Git clone and build systemml.
mvn clean package -P distribution
From your systemml source directory, install the systemml 0.10.0 jar to your local m2 repository.
mvn install:install-file -Dfile=target/systemml-0.10.0-incubating-SNAPSHOT-standalone.jar -DgroupId=org.apache.systemml -DartifactId=systemml -Dversion=0.10.0-incubating -Dpackaging=jar
Git clone the spark_dml branch from the zeppelin project fork at nakul02/incubator-systemml
git clone -b spark_dml https://github.com/nakul02/incubator-zeppelin.git
Build zeppelin. In the incubating-zeppelin root directory,
mvn package -DskipTests
Run zeppelin. In the incubating-zeppelin root directory,
bin/zeppelin-daemon.sh restart
In a browser, navigate to localhost:8080 In a new cell, type
%dml
X = rand(rows=200, cols=1000, min=0, max=4, pdf="uniform", sparsity=1.0)
Y = rand(rows=1000, cols=100, min=0, max=4, pdf="uniform", sparsity=1.0)
A = rand(rows=100, cols=1000, min=0, max=4, pdf="uniform", sparsity=1.0)
B = rand(rows=1000, cols=200, min=0, max=4, pdf="uniform", sparsity=1.0)
Q <- (X %*% Y) %*% (A %*% B)
q <- castAsScalar(Q[1,1])
print ("Q[1,1] is " + q)
and press the "play" button on the top right corner of the cell.
Your output should look like
Q[1,1] is 1.5272079204925272E9
Download the data set from SNAP@Stanford and unzip/untar it. You should get a file called amazon0601.txt. To try out the Spark DML, in the first cell, paste this Spark code and "run" the cell:
%spark
val baseDir = "/path/to/file"
val dataPath = baseDir + "/amazon0601.txt"
val X_train = sc.textFile(dataPath)
.filter(!_.startsWith("#"))
.map(_.split("\t") match { case Array(prod1, prod2) => (prod1.toInt, prod2.toInt, 1.0)})
.toDF("prod_i", "prod_j", "x_ij")
.filter("prod_i < 500 AND prod_j < 500") // Change to smaller number
.cache()
val max_prod_i = X_train.select(max("prod_i")).first.getInt(0)
val max_prod_j = X_train.select(max("prod_i")).first.getInt(0)
val numProducts = math.max(max_prod_i, max_prod_j) + 1 // 0-based indexing
z.put("X", X_train)
Change the value of "baseDir" appropriately.
In the next cell on the same notebook, type the following DML code and hit run:
%spark.dml
# data & args
X = read($zX)
X = X+1 # change product IDs to be 1-based, rather than 0-based
V = table(X[,1], X[,2])
size = 100
if(size > -1) {
V = V[1:size,1:size]
}
max_iteration = 100
rank = 10
# run PNMF
n = nrow(V)
m = ncol(V)
range = 0.01
W = Rand(rows=n, cols=rank, min=0, max=range, pdf="uniform")
H = Rand(rows=rank, cols=m, min=0, max=range, pdf="uniform")
i=0
while(i < max_iteration) {
H = (H * (t(W) %*% (V/(W%*%H))))/t(colSums(W))
W = (W * ((V/(W%*%H)) %*% t(H)))/t(rowSums(H))
i = i + 1;
}
# compute negative log-likelihood
negloglik = -1 * (sum(V*log(W%*%H)) - as.scalar(colSums(W)%*%rowSums(H)))
# write outputs
negloglik = matrix(negloglik, rows=1, cols=1)
write(negloglik, $znegloglikout)
write(W, $zWout)
write(H, $zHout)
In this code, read and write statements are interpreted differently if they refer to a command line expression.
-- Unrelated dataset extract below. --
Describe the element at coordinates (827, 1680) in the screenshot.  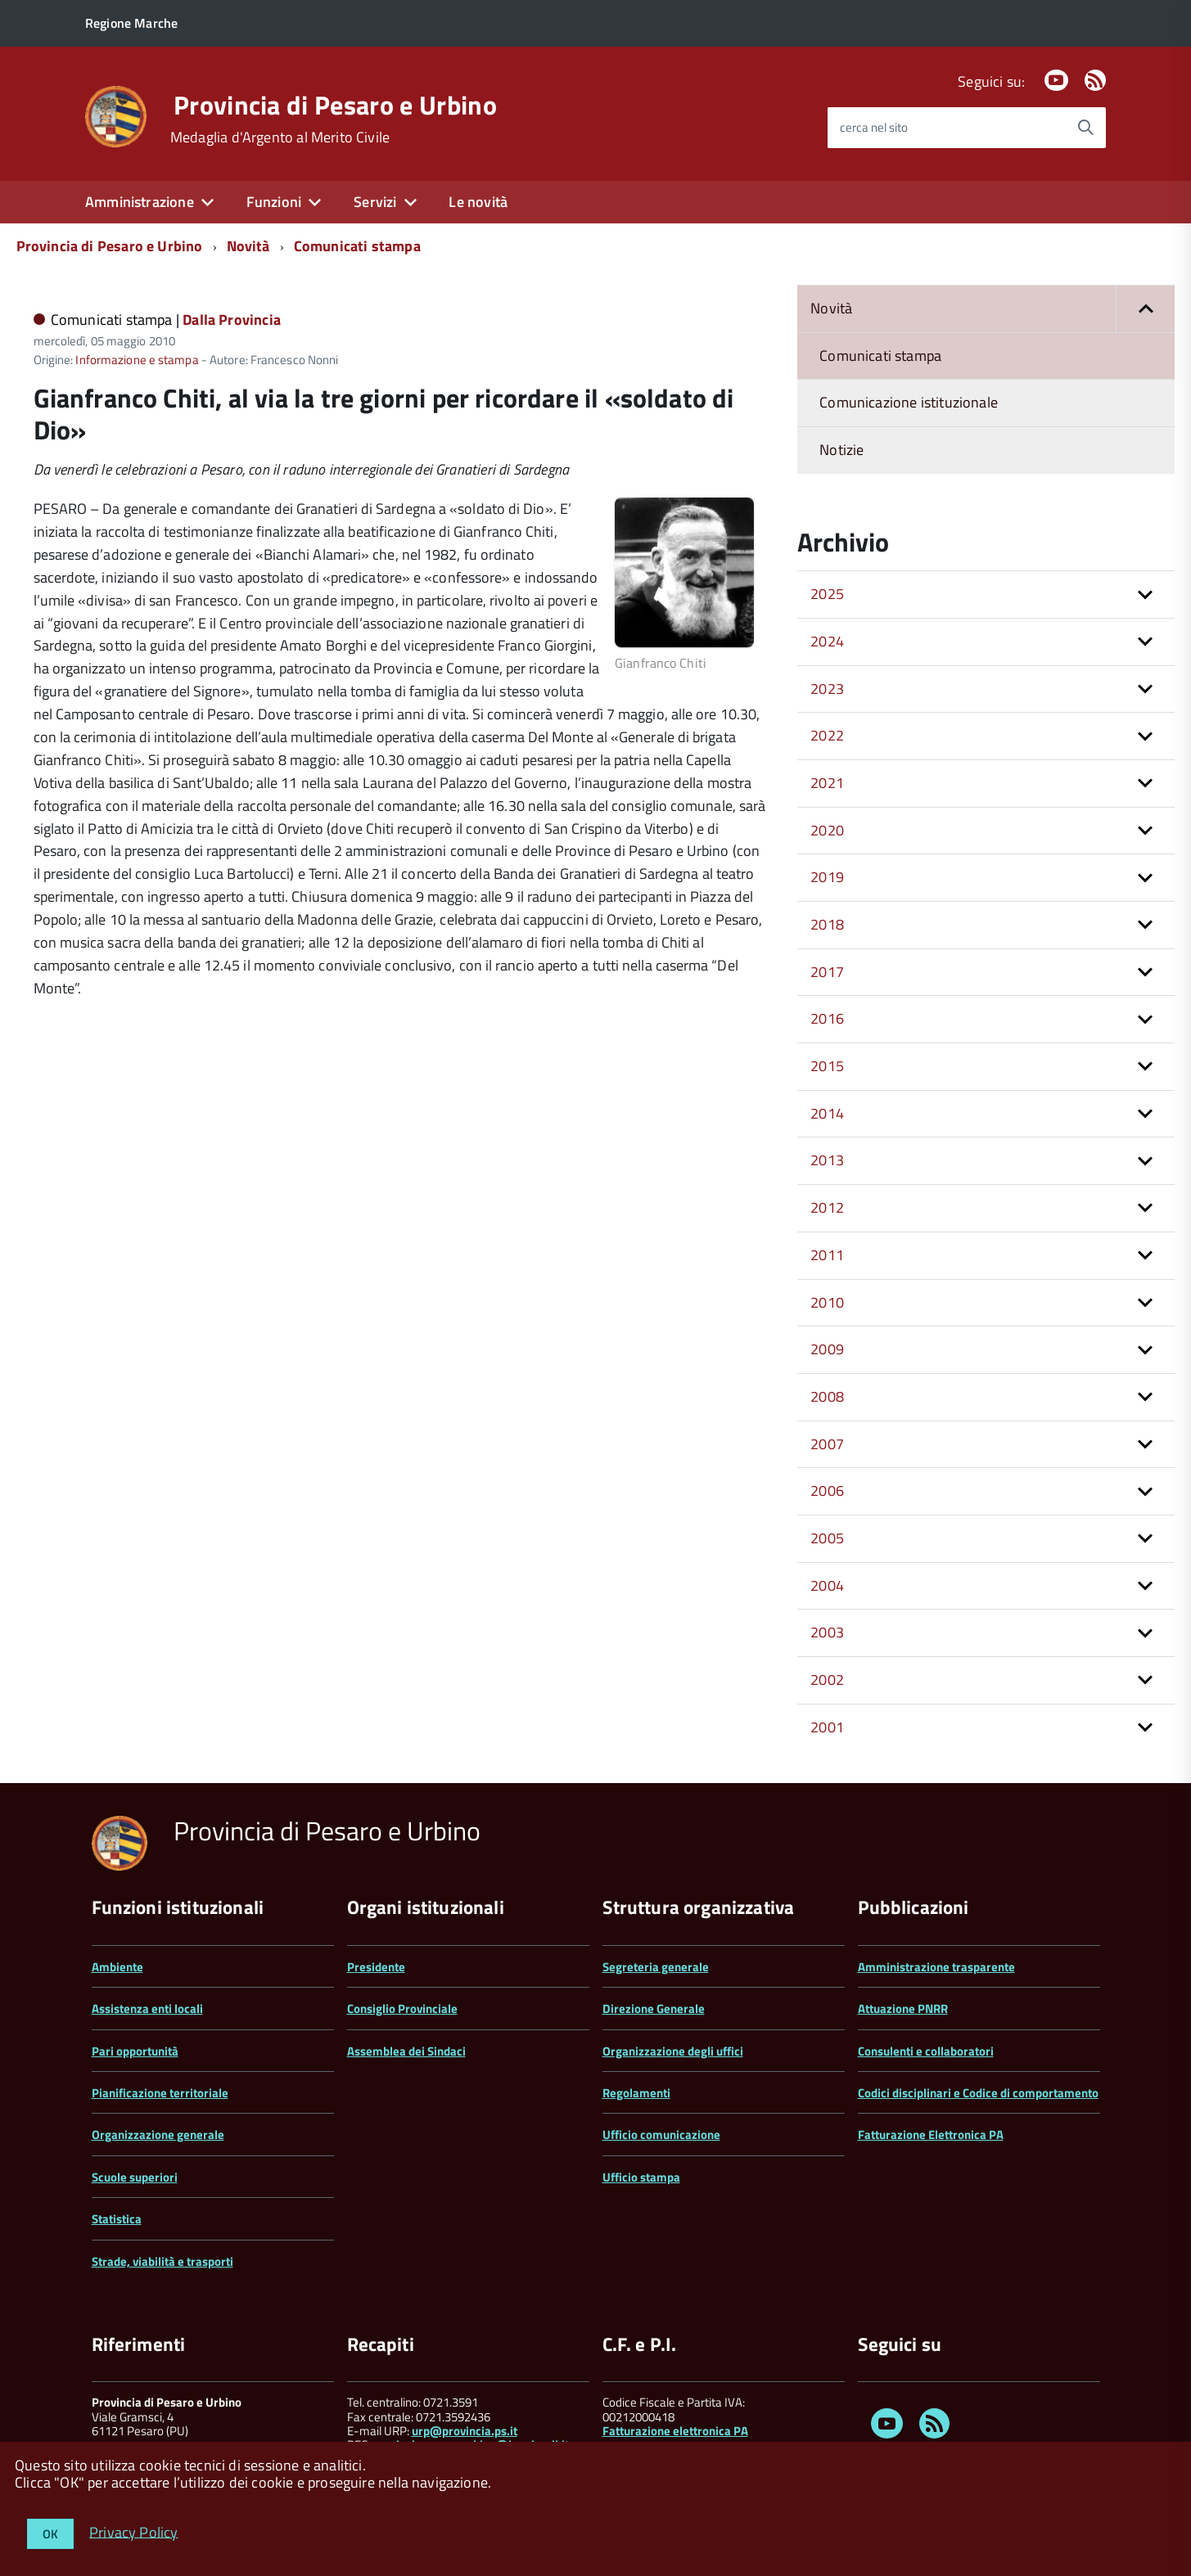
I see `2002 [button]` at that location.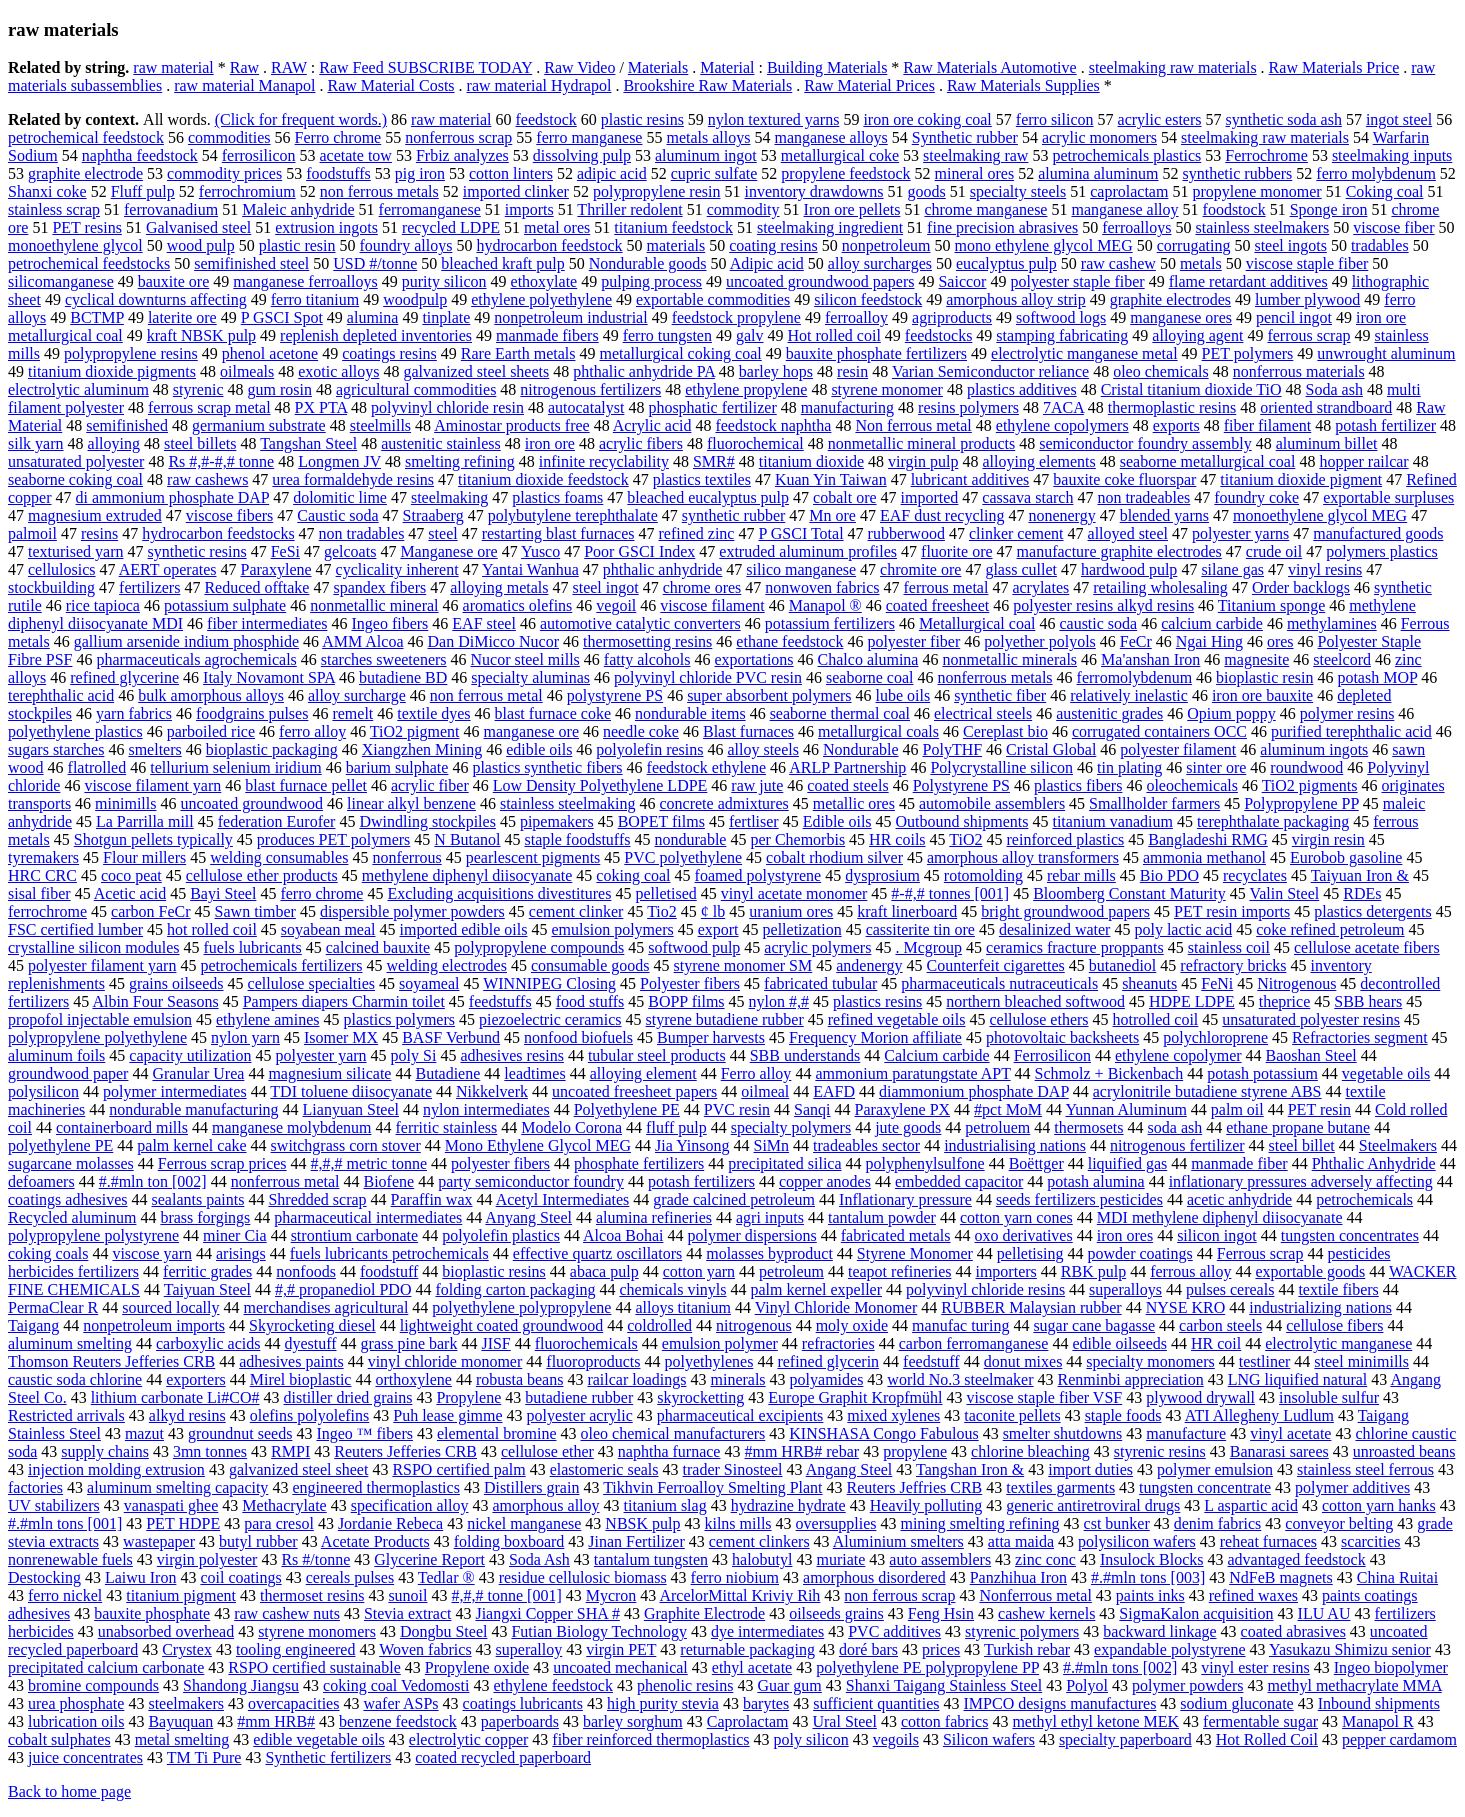 The height and width of the screenshot is (1817, 1465). Describe the element at coordinates (1117, 1523) in the screenshot. I see `cst bunker` at that location.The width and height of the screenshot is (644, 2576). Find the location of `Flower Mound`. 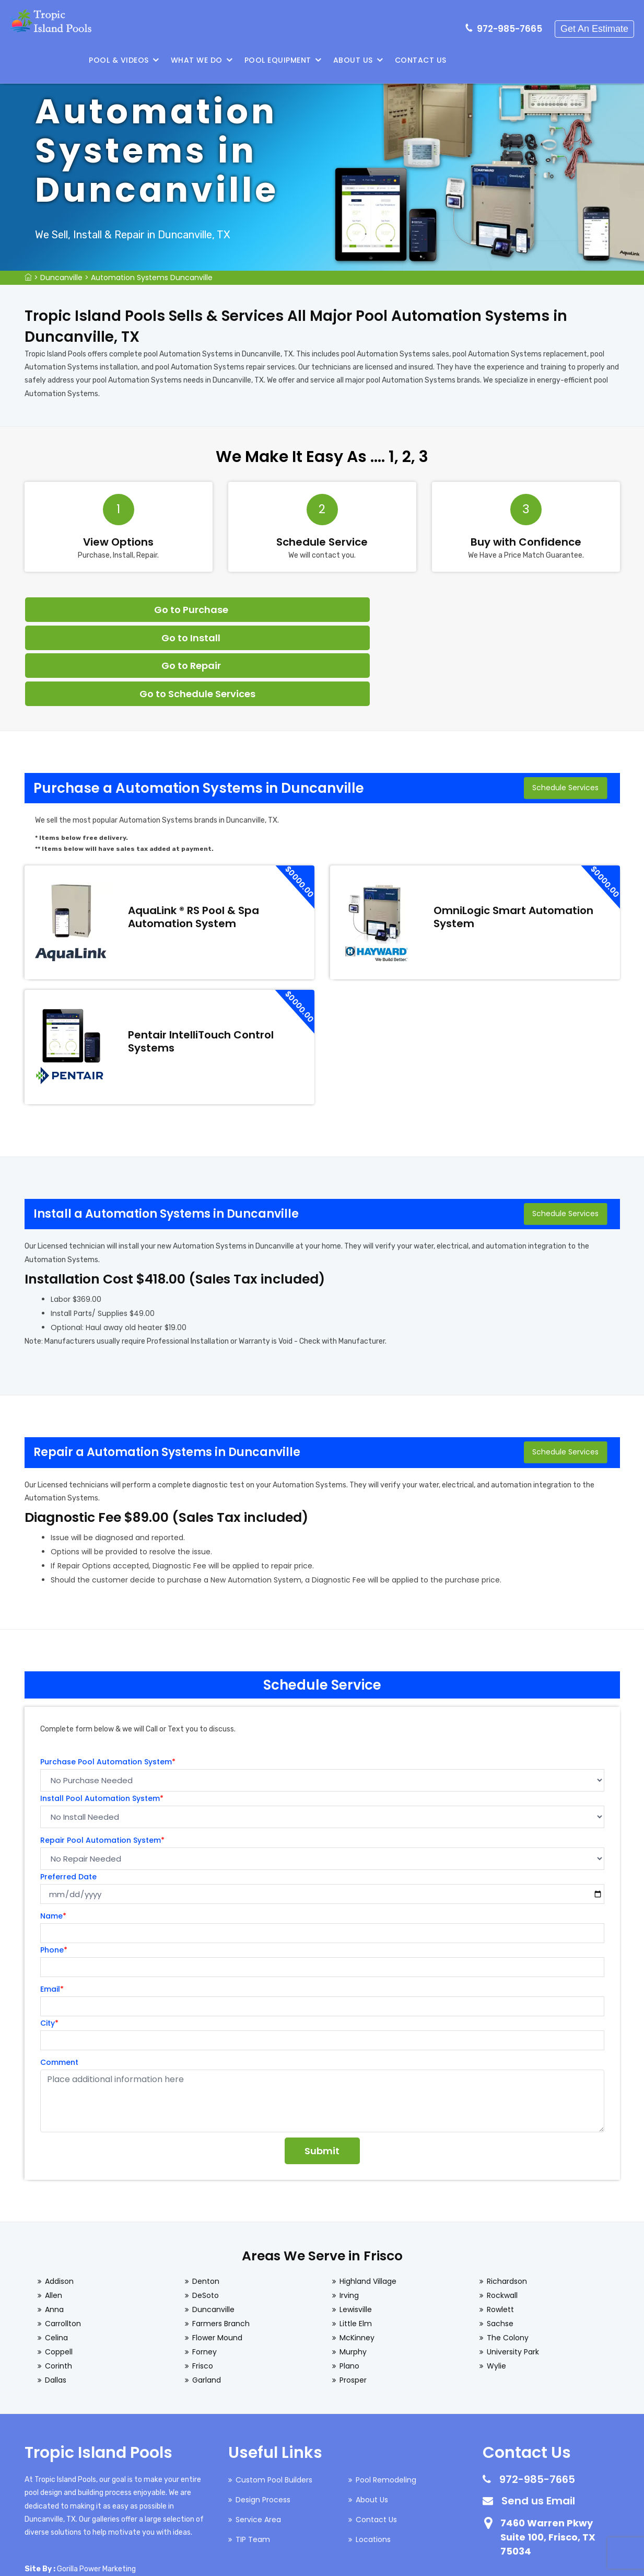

X = read($zX) reads in a DataFrame object called "X" which was saved in the spark program. "$z" is a special prefix. write(negloglik, $znegloglikout) saves a DataFrame object called "negloglikout". Again, "$z" is a special prefix. This and two other DataFrame objects are available in subsequent Spark cells.
To print the value of "negloglik", paste this code and hit run:
%spark
val n = z.get( "negloglikout")
n.asInstanceOf[org.apache.spark.sql.DataFrame].show
Of course, negloglikout could have also been printed from within DML, but this cell was to show the flow of DataFrames into and out of "%spark.dml" cells.